Reed: That’s a lot of time to classify. How did they get started?

Narayanaswamy: The first thing that they found was that different teams had different time allocations. The variance was too high. They got that piece resolved first. Team A was doing X transactions, whereas Team B was doing 2X transactions. They tried to understand why. Team B had implemented some best practices. That got implemented into their training curriculum. Every quarter they will have a meeting where they’ll say, “Okay, how are we going to improve the productivity this quarter?”

The increased productivity they got was by no longer doing things that are not efficient or effective. I don’t think they have reached the point where things are not obvious on what they need to do.

The wrap – Internet of Things and UX change the time industry

Reed: And does this data extend to the data-of-things?

Narayanaswamy: Yes. Once they have the data, we can optimize it. Internet of things and mobile gives you that. The internet of things and iBeacon gives you much more accurate and granular data.

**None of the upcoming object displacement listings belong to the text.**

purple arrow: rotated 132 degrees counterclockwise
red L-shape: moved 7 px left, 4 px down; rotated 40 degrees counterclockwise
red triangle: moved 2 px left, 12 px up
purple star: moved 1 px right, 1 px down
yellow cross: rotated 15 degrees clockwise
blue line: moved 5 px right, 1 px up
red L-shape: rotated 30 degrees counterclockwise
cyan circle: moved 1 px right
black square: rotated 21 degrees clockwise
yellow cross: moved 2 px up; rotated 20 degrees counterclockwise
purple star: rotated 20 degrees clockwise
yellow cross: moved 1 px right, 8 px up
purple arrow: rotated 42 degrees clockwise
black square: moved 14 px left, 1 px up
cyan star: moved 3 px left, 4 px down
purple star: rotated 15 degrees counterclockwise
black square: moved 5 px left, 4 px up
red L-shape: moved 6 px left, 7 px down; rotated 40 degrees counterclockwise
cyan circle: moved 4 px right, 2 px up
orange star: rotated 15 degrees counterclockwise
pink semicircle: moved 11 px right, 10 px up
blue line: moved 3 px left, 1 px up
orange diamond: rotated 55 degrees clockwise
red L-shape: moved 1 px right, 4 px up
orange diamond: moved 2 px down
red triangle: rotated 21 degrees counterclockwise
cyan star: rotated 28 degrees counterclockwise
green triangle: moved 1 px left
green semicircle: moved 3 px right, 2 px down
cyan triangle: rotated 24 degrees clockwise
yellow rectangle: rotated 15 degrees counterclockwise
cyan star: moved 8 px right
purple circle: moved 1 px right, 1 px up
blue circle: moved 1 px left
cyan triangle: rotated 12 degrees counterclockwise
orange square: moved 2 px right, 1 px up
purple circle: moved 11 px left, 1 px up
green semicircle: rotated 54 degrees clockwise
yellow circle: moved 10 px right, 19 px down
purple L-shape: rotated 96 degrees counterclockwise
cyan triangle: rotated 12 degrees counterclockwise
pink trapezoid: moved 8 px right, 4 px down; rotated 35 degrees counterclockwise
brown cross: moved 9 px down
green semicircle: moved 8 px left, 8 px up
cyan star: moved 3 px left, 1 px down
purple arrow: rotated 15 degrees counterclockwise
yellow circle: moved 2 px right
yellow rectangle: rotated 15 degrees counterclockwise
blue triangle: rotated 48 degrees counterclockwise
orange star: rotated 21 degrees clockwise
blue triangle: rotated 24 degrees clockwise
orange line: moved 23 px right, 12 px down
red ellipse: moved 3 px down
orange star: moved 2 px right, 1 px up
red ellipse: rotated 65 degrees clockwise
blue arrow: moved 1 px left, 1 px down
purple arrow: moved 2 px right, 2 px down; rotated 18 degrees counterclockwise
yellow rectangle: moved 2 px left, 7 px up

The way I describe this is that currently, collecting time is doing a blood pressure check once a year, or once a day. If you have a little device that’s constantly monitoring your blood pressure, then you have so much accurate data. The possibilities are much, much bigger than what you think we can do.

Reed: Right. What’s very interesting is the convergence of two things: better data and analysis than you ever had, but you’re also hopefully providing a lot better user experience as well.

Narayanaswamy: Accuracy of data reduces what I would say non-value add work. Approving and going through that process is important today, but that will disappear into the future.

That’s a good place to wrap our chat. Narayanaswamy and I also discussed the growth of the 1099 workforce, the rise of Uber and other “gig economy” companies. Replicon doesn’t really have a dog in that fight (“As long as companies are trading time, we are in business”), but Narayanaswamy points out that the law has definitely fallen behind the technology.

We also discussed the tension between HR best-of-breed and HR cloud suites. Narayanaswamy acknowledged some companies want to stick with one cloud HR vendor, but he finds plenty of others that want Replicon’s functionality integrated in. Though 50 percent of Replicon’s use cases are HR, 30 percent are in professional services and another 20 percent are different situations. With applicability in time tracking, billing, and project management, Replicon isn’t as dependent on winning an HR best-of-breed game as I thought. We’ll see how it plays out.